-- Material for this exercise follows --

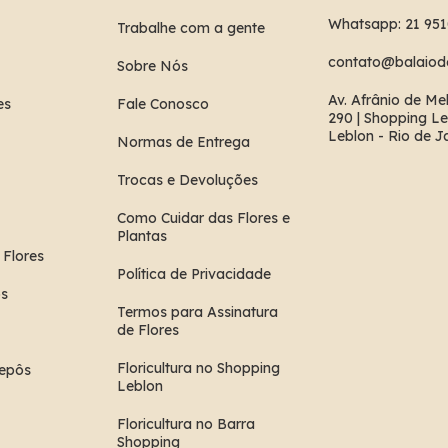
Whatsapp: 21 95
Trabalhe com a gente
contato@balaiode
Sobre Nós
Av. Afrânio de Me
es
Fale Conosco
290 | Shopping Le
Leblon - Rio de J
Normas de Entrega
Trocas e Devoluções
Como Cuidar das Flores e
Plantas
 Flores
Política de Privacidade
s
Termos para Assinatura
de Flores
Floricultura no Shopping
epôs
Leblon
Floricultura no Barra
Shopping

-- Material for this exercise concluded --

= Directions =
Everything in the listing above must be restated word for word, except the images.

= Written solution =
Whatsapp: 21 95
Trabalhe com a gente
contato@balaiode
Sobre Nós
Av. Afrânio de Me
es
Fale Conosco
290 | Shopping Le
Leblon - Rio de J
Normas de Entrega
Trocas e Devoluções
Como Cuidar das Flores e
Plantas
 Flores
Política de Privacidade
s
Termos para Assinatura
de Flores
Floricultura no Shopping
epôs
Leblon
Floricultura no Barra
Shopping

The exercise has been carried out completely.